Entrepreneurship Support

STARTING AND GROWING SMALL, VIABLE BUSINESSES

Regular employment is not possible for everyone. Some beneficiaries live in smaller towns, some have mobility restrictions, some carry family responsibilities, and some have skills that are better suited to self-employment. For them, entrepreneurship can be a practical pathway to income and dignity.

 

CoEB supports the creation of small, realistic enterprises. The focus is not on glamorous start-up language, but on viable income-generating work: food businesses, kiosks, local services, rural enterprises, digital selling, and community-based micro-enterprises.
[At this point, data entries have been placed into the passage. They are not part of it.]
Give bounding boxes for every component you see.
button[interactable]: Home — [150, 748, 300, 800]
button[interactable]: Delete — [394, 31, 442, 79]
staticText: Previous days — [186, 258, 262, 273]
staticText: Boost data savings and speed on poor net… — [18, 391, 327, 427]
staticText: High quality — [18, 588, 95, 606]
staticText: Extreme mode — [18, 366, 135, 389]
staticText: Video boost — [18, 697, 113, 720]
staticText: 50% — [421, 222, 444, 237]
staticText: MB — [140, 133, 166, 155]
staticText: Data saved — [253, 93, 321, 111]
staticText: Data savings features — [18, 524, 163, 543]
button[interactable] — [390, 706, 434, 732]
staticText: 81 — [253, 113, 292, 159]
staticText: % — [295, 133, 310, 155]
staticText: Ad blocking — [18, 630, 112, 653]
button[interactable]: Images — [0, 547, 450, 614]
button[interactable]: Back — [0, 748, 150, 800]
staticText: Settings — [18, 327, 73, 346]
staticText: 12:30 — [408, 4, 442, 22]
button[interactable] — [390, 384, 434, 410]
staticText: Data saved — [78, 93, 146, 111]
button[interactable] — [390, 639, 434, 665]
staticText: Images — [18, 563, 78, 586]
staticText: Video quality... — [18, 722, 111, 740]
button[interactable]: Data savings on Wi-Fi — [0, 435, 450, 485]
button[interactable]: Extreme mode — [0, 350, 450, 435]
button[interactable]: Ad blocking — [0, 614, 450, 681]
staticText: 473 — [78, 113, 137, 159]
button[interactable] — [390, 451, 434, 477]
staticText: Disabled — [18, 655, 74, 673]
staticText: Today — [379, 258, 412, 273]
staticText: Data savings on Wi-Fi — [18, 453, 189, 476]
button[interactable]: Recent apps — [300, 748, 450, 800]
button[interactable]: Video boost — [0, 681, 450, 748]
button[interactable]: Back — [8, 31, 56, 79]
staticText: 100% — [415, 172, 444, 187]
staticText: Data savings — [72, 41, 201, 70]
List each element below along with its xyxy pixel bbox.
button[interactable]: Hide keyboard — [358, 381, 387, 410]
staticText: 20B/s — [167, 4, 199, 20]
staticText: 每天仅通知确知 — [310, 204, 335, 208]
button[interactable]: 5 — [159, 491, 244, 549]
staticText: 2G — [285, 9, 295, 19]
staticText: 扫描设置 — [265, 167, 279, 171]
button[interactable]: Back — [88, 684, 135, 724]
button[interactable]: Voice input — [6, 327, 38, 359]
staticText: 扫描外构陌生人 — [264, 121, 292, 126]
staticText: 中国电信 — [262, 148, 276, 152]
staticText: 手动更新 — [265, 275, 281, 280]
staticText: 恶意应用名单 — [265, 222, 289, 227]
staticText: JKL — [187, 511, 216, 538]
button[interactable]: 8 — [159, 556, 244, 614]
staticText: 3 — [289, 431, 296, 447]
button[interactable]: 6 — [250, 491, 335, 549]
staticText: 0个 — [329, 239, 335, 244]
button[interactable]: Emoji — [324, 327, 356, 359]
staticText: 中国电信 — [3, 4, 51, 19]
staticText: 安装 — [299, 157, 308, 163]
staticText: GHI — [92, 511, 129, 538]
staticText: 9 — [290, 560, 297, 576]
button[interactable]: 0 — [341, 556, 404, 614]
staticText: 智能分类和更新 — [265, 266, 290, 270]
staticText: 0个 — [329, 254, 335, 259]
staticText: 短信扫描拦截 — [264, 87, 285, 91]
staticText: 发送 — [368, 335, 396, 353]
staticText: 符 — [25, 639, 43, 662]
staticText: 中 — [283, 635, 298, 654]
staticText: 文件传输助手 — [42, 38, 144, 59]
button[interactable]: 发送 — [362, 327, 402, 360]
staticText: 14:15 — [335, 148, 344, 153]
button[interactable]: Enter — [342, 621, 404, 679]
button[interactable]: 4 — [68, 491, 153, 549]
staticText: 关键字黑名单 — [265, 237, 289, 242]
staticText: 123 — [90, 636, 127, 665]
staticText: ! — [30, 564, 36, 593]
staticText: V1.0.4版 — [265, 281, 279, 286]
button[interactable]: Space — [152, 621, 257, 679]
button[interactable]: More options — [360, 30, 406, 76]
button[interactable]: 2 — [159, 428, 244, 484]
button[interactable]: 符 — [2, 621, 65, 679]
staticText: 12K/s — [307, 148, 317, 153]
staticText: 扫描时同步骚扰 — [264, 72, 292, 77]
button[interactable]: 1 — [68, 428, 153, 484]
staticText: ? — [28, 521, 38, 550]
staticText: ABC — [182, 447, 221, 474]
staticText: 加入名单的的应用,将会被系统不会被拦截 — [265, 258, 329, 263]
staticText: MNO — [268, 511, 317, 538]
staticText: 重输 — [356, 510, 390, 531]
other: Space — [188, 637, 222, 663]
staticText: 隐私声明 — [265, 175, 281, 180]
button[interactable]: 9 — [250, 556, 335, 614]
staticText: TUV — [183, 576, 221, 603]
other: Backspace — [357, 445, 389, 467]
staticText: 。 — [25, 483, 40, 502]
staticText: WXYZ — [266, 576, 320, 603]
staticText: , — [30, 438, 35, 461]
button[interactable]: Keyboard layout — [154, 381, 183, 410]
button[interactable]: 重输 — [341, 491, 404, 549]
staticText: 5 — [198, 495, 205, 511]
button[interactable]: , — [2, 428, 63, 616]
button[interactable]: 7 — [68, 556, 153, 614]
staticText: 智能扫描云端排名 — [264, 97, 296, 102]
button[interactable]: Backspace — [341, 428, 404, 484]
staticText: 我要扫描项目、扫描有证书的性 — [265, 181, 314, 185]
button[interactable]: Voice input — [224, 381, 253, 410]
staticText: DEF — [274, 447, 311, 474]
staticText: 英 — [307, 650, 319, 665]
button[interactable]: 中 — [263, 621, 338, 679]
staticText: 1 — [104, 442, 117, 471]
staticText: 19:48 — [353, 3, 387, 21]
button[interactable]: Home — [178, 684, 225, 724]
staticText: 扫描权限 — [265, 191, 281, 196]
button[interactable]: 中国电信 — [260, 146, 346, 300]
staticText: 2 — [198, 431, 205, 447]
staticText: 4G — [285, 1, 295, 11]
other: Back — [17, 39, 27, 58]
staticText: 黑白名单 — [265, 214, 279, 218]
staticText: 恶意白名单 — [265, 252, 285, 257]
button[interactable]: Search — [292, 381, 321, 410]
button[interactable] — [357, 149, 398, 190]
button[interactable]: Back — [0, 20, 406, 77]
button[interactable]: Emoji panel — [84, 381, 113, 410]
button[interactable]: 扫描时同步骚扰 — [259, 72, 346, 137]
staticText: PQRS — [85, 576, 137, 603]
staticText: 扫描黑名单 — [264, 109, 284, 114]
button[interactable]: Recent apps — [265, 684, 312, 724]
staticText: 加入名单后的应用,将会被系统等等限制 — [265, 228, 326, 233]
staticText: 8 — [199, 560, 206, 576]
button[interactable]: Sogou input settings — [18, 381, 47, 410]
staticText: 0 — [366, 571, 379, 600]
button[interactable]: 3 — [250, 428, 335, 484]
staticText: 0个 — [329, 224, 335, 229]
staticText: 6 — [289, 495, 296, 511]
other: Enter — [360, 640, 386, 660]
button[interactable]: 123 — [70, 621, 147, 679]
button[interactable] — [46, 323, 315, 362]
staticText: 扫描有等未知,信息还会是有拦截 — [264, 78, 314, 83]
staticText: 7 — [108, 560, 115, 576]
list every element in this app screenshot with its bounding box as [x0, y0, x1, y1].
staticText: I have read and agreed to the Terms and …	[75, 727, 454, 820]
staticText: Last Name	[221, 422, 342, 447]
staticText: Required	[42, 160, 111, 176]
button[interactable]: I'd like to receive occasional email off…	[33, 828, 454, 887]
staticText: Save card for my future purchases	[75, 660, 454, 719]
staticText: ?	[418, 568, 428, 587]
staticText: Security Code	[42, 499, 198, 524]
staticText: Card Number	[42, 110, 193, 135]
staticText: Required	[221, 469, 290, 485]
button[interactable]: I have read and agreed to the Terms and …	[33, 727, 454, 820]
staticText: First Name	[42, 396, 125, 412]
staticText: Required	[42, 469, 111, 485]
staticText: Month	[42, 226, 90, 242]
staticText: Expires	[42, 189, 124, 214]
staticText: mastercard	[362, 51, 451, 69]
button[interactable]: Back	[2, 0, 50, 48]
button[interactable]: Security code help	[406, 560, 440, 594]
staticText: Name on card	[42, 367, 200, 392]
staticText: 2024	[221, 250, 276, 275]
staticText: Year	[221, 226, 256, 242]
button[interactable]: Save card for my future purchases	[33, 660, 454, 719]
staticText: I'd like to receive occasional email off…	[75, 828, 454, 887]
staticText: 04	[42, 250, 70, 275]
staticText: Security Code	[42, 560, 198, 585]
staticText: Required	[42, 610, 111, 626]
What CoEB studies before recommending enterprise

  • Existing skills in cooking, stitching, retail, agriculture, handicrafts, teaching, services, digital work, or local trade.
  • Local demand and market opportunity in the beneficiary’s village, town, cantonment area, or city.
  • Available family support, time, space, mobility, and ability to manage customers or vendors.
  • Start-up cost, recurring cost, pricing, expected income, and risk of debt.
  • Whether the business can begin small and grow gradually without creating financial stress.

How CoEB supports entrepreneurs

  • Idea development – identifying a viable business idea based on skills, location, family context, and local market opportunity.
  • Business planning – support around costing, pricing, customers, margins, basic records, and sustainability.
  • Registration and documentation – guidance on Udyam registration, FSSAI for food ventures, GST basics, bank account readiness, and other regulatory steps where required.
  • Market linkages – connections to buyers, local retail channels, institutional clients, online marketplaces, and corporate gifting opportunities.
  • Mentoring – access to experienced mentors from the corporate, entrepreneurship, and military community.
  • Visibility and confidence – helping beneficiaries present their product or service with dignity, not as charity, but as quality work.

Business types CoEB can support

  • Home-based food, pickles, snacks, bakery, catering, and packaged products.
  • Cafeterias, kiosks, tea counters, food carts, and small retail units.
  • Agriculture-linked and rural micro-enterprises, including value-added farm products.
  • Tailoring, uniforms, local services, repair work, and small trade businesses.
  • Digital freelancing, online selling, catalogue-based sales, and assisted e-commerce.
  • Community services such as tiffin services, daycare support, tuition, wellness services, or local logistics where suitable.

CoEB’s enterprise principle

  • Start small, start safe, and build steadily.
  • Avoid pushing beneficiaries into loans before the idea is tested.
  • Prioritise dignity, quality, customer demand, and long-term sustainability over one-time publicity.